◆ Document layout analysis data:
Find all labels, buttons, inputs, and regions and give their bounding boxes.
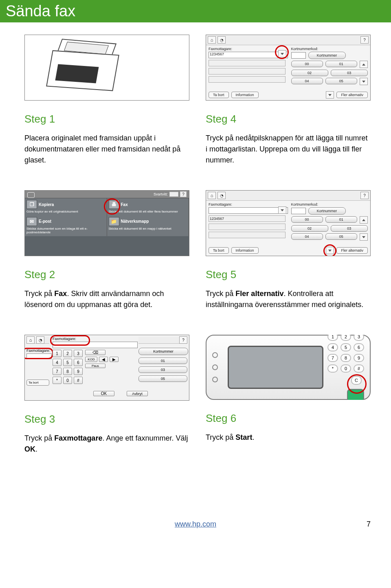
hardkey-5[interactable]: 5: [340, 343, 351, 351]
code-01[interactable]: 01: [138, 358, 187, 364]
code-04[interactable]: 04: [291, 233, 323, 240]
scroll-down-icon[interactable]: [360, 233, 368, 241]
key-5[interactable]: 5: [63, 359, 72, 366]
hardkey-star[interactable]: *: [327, 364, 338, 373]
hardkey-7[interactable]: 7: [327, 354, 338, 362]
step6-body: Tryck på Start.: [206, 432, 371, 443]
code-03[interactable]: 03: [331, 225, 368, 232]
menu-card-email[interactable]: ✉E-post Skicka dokumentet som en bilaga …: [25, 215, 107, 236]
hardkey-4[interactable]: 4: [327, 343, 338, 351]
clock-icon[interactable]: ◔: [217, 192, 226, 199]
step4-body: Tryck på nedåtpilsknappen för att lägga …: [206, 133, 371, 166]
folder-icon: 📁: [109, 217, 119, 226]
backspace-button[interactable]: ⌫: [85, 350, 105, 355]
hardkey-6[interactable]: 6: [354, 343, 364, 351]
code-05[interactable]: 05: [138, 375, 187, 382]
information-button[interactable]: Information: [231, 92, 259, 98]
paus-button[interactable]: Paus: [85, 364, 105, 368]
key-1[interactable]: 1: [53, 350, 62, 357]
home-icon[interactable]: ⌂: [208, 36, 216, 44]
step1-illustration: [24, 35, 189, 101]
key-4[interactable]: 4: [53, 359, 62, 366]
hardkey-8[interactable]: 8: [340, 354, 351, 362]
hardkey-2[interactable]: 2: [340, 335, 351, 341]
cancel-button[interactable]: Avbryt: [127, 391, 148, 396]
code-01[interactable]: 01: [325, 216, 357, 223]
hardkey-9[interactable]: 9: [354, 354, 364, 362]
status-led-icon: [212, 364, 218, 370]
kod-button[interactable]: KOD: [85, 357, 97, 362]
speeddial-button[interactable]: Kortnummer: [308, 52, 346, 59]
step4-title: Steg 4: [206, 113, 371, 125]
remove-button[interactable]: Ta bort: [26, 380, 49, 386]
code-05[interactable]: 05: [325, 233, 357, 240]
left-arrow-button[interactable]: ◀: [99, 357, 108, 362]
status-led-icon: [212, 377, 218, 382]
fax-number-field[interactable]: [209, 207, 288, 214]
remove-button[interactable]: Ta bort: [209, 247, 229, 254]
home-icon[interactable]: ⌂: [26, 336, 35, 344]
right-arrow-button[interactable]: ▶: [110, 357, 119, 362]
help-icon[interactable]: ?: [360, 36, 369, 44]
hardkey-3[interactable]: 3: [354, 335, 364, 341]
code-02[interactable]: 02: [291, 225, 328, 232]
recipient-item[interactable]: 1234567: [209, 215, 286, 222]
hardkey-hash[interactable]: #: [354, 364, 364, 373]
code-03[interactable]: 03: [331, 70, 368, 76]
hardkey-0[interactable]: 0: [340, 364, 351, 373]
remove-button[interactable]: Ta bort: [209, 92, 229, 98]
speeddial-button[interactable]: Kortnummer: [138, 348, 188, 355]
step2-illustration: Svartvitt: ? ❐Kopiera Göra kopior av ett…: [24, 190, 189, 256]
more-options-button[interactable]: Fler alternativ: [336, 92, 368, 98]
step2-body: Tryck på Fax. Skriv ditt användarnamn oc…: [24, 288, 189, 310]
code-04[interactable]: 04: [291, 78, 323, 84]
key-3[interactable]: 3: [74, 350, 83, 357]
key-8[interactable]: 8: [63, 368, 72, 375]
more-toggle-icon[interactable]: [326, 91, 334, 99]
help-icon[interactable]: ?: [179, 336, 187, 344]
key-hash[interactable]: #: [74, 377, 83, 384]
down-arrow-button[interactable]: [278, 206, 286, 214]
footer-link[interactable]: www.hp.com: [175, 520, 216, 529]
key-star[interactable]: *: [53, 377, 62, 384]
code-02[interactable]: 02: [291, 70, 328, 76]
menu-card-copy[interactable]: ❐Kopiera Göra kopior av ett originaldoku…: [25, 198, 107, 215]
menu-card-network-folder[interactable]: 📁Nätverksmapp Skicka ett dokument till e…: [107, 215, 189, 236]
ok-button[interactable]: OK: [93, 391, 114, 396]
key-9[interactable]: 9: [74, 368, 83, 375]
key-6[interactable]: 6: [74, 359, 83, 366]
step5-title: Steg 5: [206, 268, 371, 281]
code-00[interactable]: 00: [291, 216, 323, 223]
netfolder-subtitle: Skicka ett dokument till en mapp i nätve…: [109, 227, 187, 231]
clock-icon[interactable]: ◔: [217, 36, 226, 44]
information-button[interactable]: Information: [231, 247, 259, 254]
copy-icon: ❐: [26, 200, 37, 209]
scroll-down-icon[interactable]: [360, 78, 368, 85]
content: Steg 1 Placera originalet med framsidan …: [0, 22, 391, 496]
help-icon[interactable]: ?: [360, 192, 369, 199]
speeddial-code-field[interactable]: [291, 52, 306, 59]
speeddial-label: Kortnummerkod:: [291, 202, 368, 206]
home-icon[interactable]: ⌂: [208, 192, 216, 199]
hardkey-1[interactable]: 1: [327, 335, 338, 341]
bw-toggle[interactable]: [169, 192, 178, 197]
code-05[interactable]: 05: [325, 78, 357, 84]
step4-illustration: ⌂ ◔ ? Faxmottagare: 1234567: [206, 35, 371, 101]
code-01[interactable]: 01: [325, 61, 357, 67]
device-touchscreen[interactable]: [228, 346, 323, 389]
fax-recipients-label: Faxmottagare:: [209, 202, 286, 206]
key-2[interactable]: 2: [63, 350, 72, 357]
code-00[interactable]: 00: [291, 61, 323, 67]
clock-icon[interactable]: ◔: [36, 336, 44, 344]
step6-title: Steg 6: [206, 412, 371, 425]
help-icon[interactable]: ?: [180, 191, 187, 197]
more-options-button[interactable]: Fler alternativ: [336, 247, 368, 254]
scroll-up-icon[interactable]: [360, 216, 368, 224]
code-03[interactable]: 03: [138, 366, 187, 373]
speeddial-code-field[interactable]: [291, 208, 306, 214]
key-7[interactable]: 7: [53, 368, 62, 375]
scroll-up-icon[interactable]: [360, 61, 368, 68]
menu-card-fax[interactable]: 🖶Fax Skicka ett dokument till ett eller …: [107, 198, 189, 215]
speeddial-button[interactable]: Kortnummer: [308, 207, 346, 215]
key-0[interactable]: 0: [63, 377, 72, 384]
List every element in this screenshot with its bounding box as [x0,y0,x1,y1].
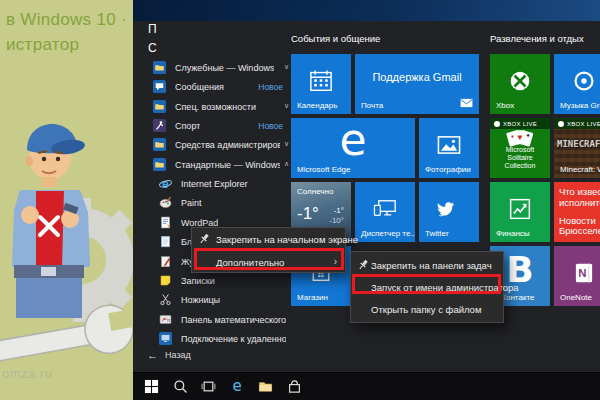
chevron-down-icon[interactable]: ∨ [284,140,289,148]
tile-calendar[interactable]: Календарь [291,54,351,114]
finance-icon [507,196,533,222]
app-list-item[interactable]: Записки [145,272,293,291]
tile-photos[interactable]: Фотографии [419,118,479,178]
app-list-item[interactable]: πПанель математического ввода [145,311,293,330]
folder-icon [152,157,167,172]
explorer-folder-icon [258,379,273,394]
calendar-icon [308,68,335,95]
tile-edge[interactable]: eMicrosoft Edge [291,118,415,178]
tile-minecraft[interactable]: XBOX LIVEMINECRAFTMinecraft: W... [554,118,600,178]
news-headline-line: исполните [559,197,600,208]
start-button[interactable] [139,374,163,398]
onenote-icon: N [571,260,597,286]
task-view-icon [201,379,216,394]
new-badge: Новое [258,82,283,92]
task-view-button[interactable] [196,374,220,398]
vk-icon: B [506,270,533,277]
math-input-icon: π [158,312,173,327]
new-badge: Новое [258,121,283,131]
xbox-live-badge: XBOX LIVE [490,118,550,129]
tile-label: Музыка Groove [560,101,600,110]
app-list-item-label: Подключение к удаленному р... [181,334,286,344]
file-explorer-button[interactable] [253,374,277,398]
app-list-item[interactable]: Спец. возможности∨ [145,98,293,117]
menu-item[interactable]: Закрепить на начальном экране [192,228,345,250]
tile-label: Microsoft Edge [297,165,350,174]
edge-browser-icon: e [232,379,241,394]
app-list-item[interactable]: Служебные — Windows∨ [145,59,293,78]
pin-icon [357,259,369,271]
svg-text:N: N [578,267,586,279]
app-list-item[interactable]: СообщенияНовое [145,78,293,97]
chevron-up-icon[interactable]: ∧ [284,160,289,168]
tile-solitaire[interactable]: XBOX LIVE♥♦♠Microsoft Solitaire Collecti… [490,118,550,178]
folder-icon [152,99,167,114]
menu-item-label: Закрепить на панели задач [371,260,492,271]
xbox-ball-icon [558,121,564,127]
menu-item[interactable]: Открыть папку с файлом [351,298,503,320]
devices-icon [372,197,399,222]
tile-finance[interactable]: Финансы [490,182,550,242]
folder-icon [152,137,167,152]
app-list-item-label: Стандартные — Windows [175,160,280,170]
news-headline-line: Что извест [559,186,600,197]
app-list-item[interactable]: Стандартные — Windows∧ [145,156,293,175]
tile-twitter[interactable]: Twitter [419,182,479,242]
tile-groove-music[interactable]: Музыка Groove [554,54,600,114]
search-button[interactable] [168,374,192,398]
back-button[interactable]: ← Назад [147,349,267,363]
tile-group-header: Развлечения и отдых [490,33,584,44]
app-list-item[interactable]: Ножницы [145,291,293,310]
tile-xbox[interactable]: Xbox [490,54,550,114]
tile-label: Microsoft Solitaire Collection [492,146,547,170]
store-bag-icon [287,379,302,394]
folder-icon [152,60,167,75]
tile-onenote[interactable]: NOneNote [554,246,600,306]
back-arrow-icon: ← [147,349,158,361]
tile-label: Xbox [496,101,514,110]
weather-temperature: -1° [297,204,319,224]
app-list-letter-header[interactable]: П [148,22,157,38]
groove-icon [571,68,598,95]
page-canvas: в Windows 10 · истратор [0,0,600,400]
chevron-down-icon[interactable]: ∨ [284,102,289,110]
weather-low: -10° [329,216,344,225]
internet-explorer-icon: e [158,176,173,191]
app-list-letter-header[interactable]: С [148,41,157,57]
app-list-item-label: Сообщения [175,82,224,92]
sports-icon [152,118,167,133]
windows-logo-icon [144,379,159,394]
tile-phone-companion[interactable]: Диспетчер те... [355,182,415,242]
tile-mail[interactable]: Поддержка GmailПочта [355,54,479,114]
tile-label: Minecraft: W... [560,165,600,174]
app-list-item[interactable]: Paint [145,194,293,213]
app-list-item[interactable]: eInternet Explorer [145,175,293,194]
minecraft-logo-text: MINECRAFT [557,139,600,149]
svg-text:♥: ♥ [517,132,522,142]
tile-news[interactable]: Что известисполнитеНовостиБрюсселе [554,182,600,242]
windows-screenshot: ПССлужебные — Windows∨СообщенияНовоеСпец… [133,0,600,400]
app-list-item[interactable]: СпортНовое [145,117,293,136]
chevron-down-icon[interactable]: ∨ [284,63,289,71]
weather-condition: Солнечно [297,187,333,196]
app-list-item-label: Спец. возможности [175,102,256,112]
menu-item-label: Закрепить на начальном экране [216,234,358,245]
notepad-icon [158,234,173,249]
svg-text:π: π [167,317,171,323]
article-title: в Windows 10 · истратор [6,8,127,57]
article-sidebar: в Windows 10 · истратор [0,0,133,400]
app-list-item-label: Ножницы [181,295,220,305]
tile-group-header: События и общение [291,33,380,44]
annotation-highlight-more [194,248,344,270]
annotation-highlight-run-as-admin [352,274,501,294]
news-headline-line: Брюсселе [559,225,600,236]
tile-label: Финансы [496,229,530,238]
watermark-text: omza.ru [2,366,52,381]
journal-icon [158,254,173,269]
store-taskbar-button[interactable] [282,374,306,398]
edge-taskbar-button[interactable]: e [225,374,249,398]
app-list-item[interactable]: Средства администрирован...∨ [145,136,293,155]
app-list-item[interactable]: Подключение к удаленному р... [145,330,293,349]
menu-item[interactable]: Закрепить на панели задач [351,254,503,276]
article-title-line2: истратор [6,33,127,58]
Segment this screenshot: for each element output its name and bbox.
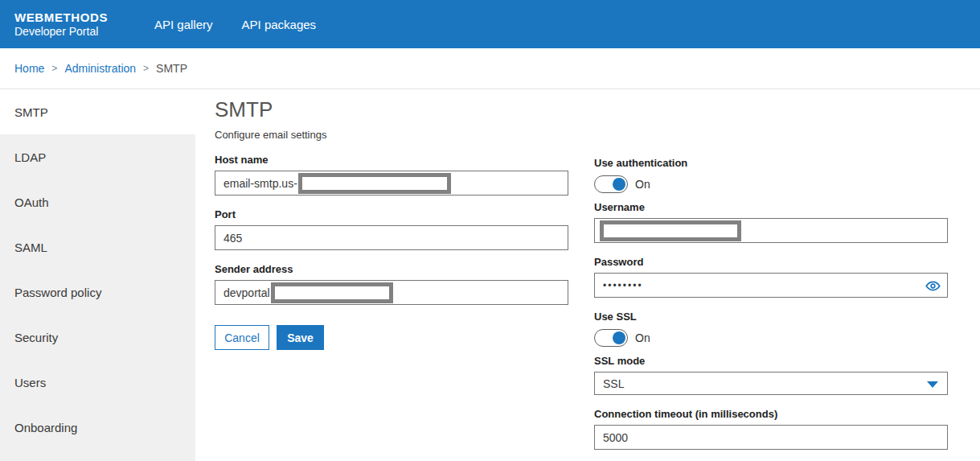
sidebar-item-smtp[interactable]: SMTP	[0, 89, 195, 134]
username-input[interactable]	[594, 218, 948, 243]
breadcrumb-home[interactable]: Home	[14, 62, 44, 75]
nav-api-packages[interactable]: API packages	[242, 18, 317, 31]
port-label: Port	[215, 208, 568, 220]
connection-timeout-input[interactable]	[594, 425, 948, 450]
sender-address-input[interactable]: devportal	[215, 280, 568, 305]
sidebar-item-security[interactable]: Security	[0, 315, 195, 360]
connection-timeout-field-group: Connection timeout (in milliseconds)	[594, 408, 948, 450]
redaction-box	[271, 282, 393, 303]
password-masked-value: ••••••••	[603, 280, 643, 291]
use-ssl-toggle[interactable]	[594, 329, 628, 347]
ssl-mode-selected-value: SSL	[603, 377, 624, 390]
password-label: Password	[594, 256, 948, 268]
webmethods-logo[interactable]: WEBMETHODS Developer Portal	[14, 10, 108, 39]
sender-address-label: Sender address	[215, 263, 568, 275]
sidebar-item-onboarding[interactable]: Onboarding	[0, 405, 195, 450]
port-input[interactable]	[215, 225, 568, 250]
use-ssl-row: On	[594, 329, 948, 347]
app-header: WEBMETHODS Developer Portal API gallery …	[0, 0, 980, 48]
page-subtitle: Configure email settings	[215, 129, 980, 141]
nav-api-gallery[interactable]: API gallery	[154, 18, 213, 31]
header-nav: API gallery API packages	[154, 18, 316, 31]
ssl-mode-label: SSL mode	[594, 355, 948, 367]
logo-subtitle: Developer Portal	[14, 25, 108, 39]
host-name-label: Host name	[215, 154, 568, 166]
sidebar-item-password-policy[interactable]: Password policy	[0, 270, 195, 315]
admin-sidebar: SMTP LDAP OAuth SAML Password policy Sec…	[0, 89, 195, 461]
sidebar-item-users[interactable]: Users	[0, 360, 195, 405]
use-authentication-label: Use authentication	[594, 157, 948, 169]
ssl-mode-select[interactable]: SSL	[594, 372, 948, 395]
sender-address-field-group: Sender address devportal	[215, 263, 568, 305]
breadcrumb-separator-icon: >	[143, 63, 149, 74]
host-name-value: email-smtp.us-	[223, 177, 297, 190]
username-field-group: Username	[594, 201, 948, 243]
host-name-field-group: Host name email-smtp.us-	[215, 154, 568, 196]
toggle-knob	[613, 331, 625, 344]
use-ssl-state: On	[635, 331, 650, 344]
port-field-group: Port	[215, 208, 568, 250]
username-label: Username	[594, 201, 948, 213]
host-name-input[interactable]: email-smtp.us-	[215, 171, 568, 196]
redaction-box	[600, 220, 741, 241]
use-authentication-row: On	[594, 175, 948, 193]
breadcrumb: Home > Administration > SMTP	[0, 48, 980, 89]
ssl-mode-field-group: SSL mode SSL	[594, 355, 948, 395]
show-password-icon[interactable]	[925, 278, 941, 294]
smtp-settings-page: WEBMETHODS Developer Portal API gallery …	[0, 0, 980, 461]
main-content: SMTP Configure email settings Host name …	[195, 89, 980, 461]
logo-title: WEBMETHODS	[14, 10, 108, 25]
dropdown-caret-icon	[927, 381, 938, 388]
sidebar-item-ldap[interactable]: LDAP	[0, 134, 195, 179]
password-input[interactable]: ••••••••	[594, 273, 948, 298]
password-field-group: Password ••••••••	[594, 256, 948, 298]
save-button[interactable]: Save	[277, 325, 324, 350]
sidebar-item-oauth[interactable]: OAuth	[0, 179, 195, 224]
form-right-column: Use authentication On Username Password	[594, 157, 948, 461]
page-title: SMTP	[215, 97, 980, 121]
form-left-column: Host name email-smtp.us- Port Sender add…	[215, 154, 568, 461]
sender-address-value: devportal	[223, 286, 270, 299]
sidebar-item-saml[interactable]: SAML	[0, 224, 195, 270]
breadcrumb-current-smtp: SMTP	[156, 62, 187, 75]
toggle-knob	[613, 178, 625, 191]
use-ssl-label: Use SSL	[594, 311, 948, 323]
cancel-button[interactable]: Cancel	[215, 325, 269, 350]
form-actions: Cancel Save	[215, 325, 568, 350]
use-authentication-toggle[interactable]	[594, 175, 628, 193]
redaction-box	[298, 173, 451, 194]
breadcrumb-administration[interactable]: Administration	[64, 62, 136, 75]
use-authentication-state: On	[635, 178, 650, 191]
breadcrumb-separator-icon: >	[51, 63, 57, 74]
connection-timeout-label: Connection timeout (in milliseconds)	[594, 408, 948, 420]
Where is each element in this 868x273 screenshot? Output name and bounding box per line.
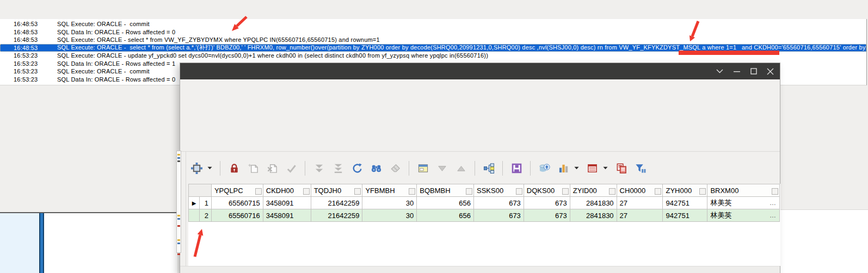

◆ TASK OBJECTIVE: Which lines above contain "email"? Show each of them.

◆ EXPECTED ANSWER:
menu-card-email[interactable]: ✉E-post Skicka dokumentet som en bilaga …: [25, 215, 107, 236]
page-subtitle: Configure email settings	[215, 129, 980, 141]
host-name-value: email-smtp.us-	[223, 177, 297, 190]
host-name-field-group: Host name email-smtp.us-	[215, 154, 568, 196]
host-name-input[interactable]: email-smtp.us-	[215, 171, 568, 196]
main-content: SMTP Configure email settings Host name …	[195, 89, 980, 461]
form-left-column: Host name email-smtp.us- Port Sender add…	[215, 154, 568, 461]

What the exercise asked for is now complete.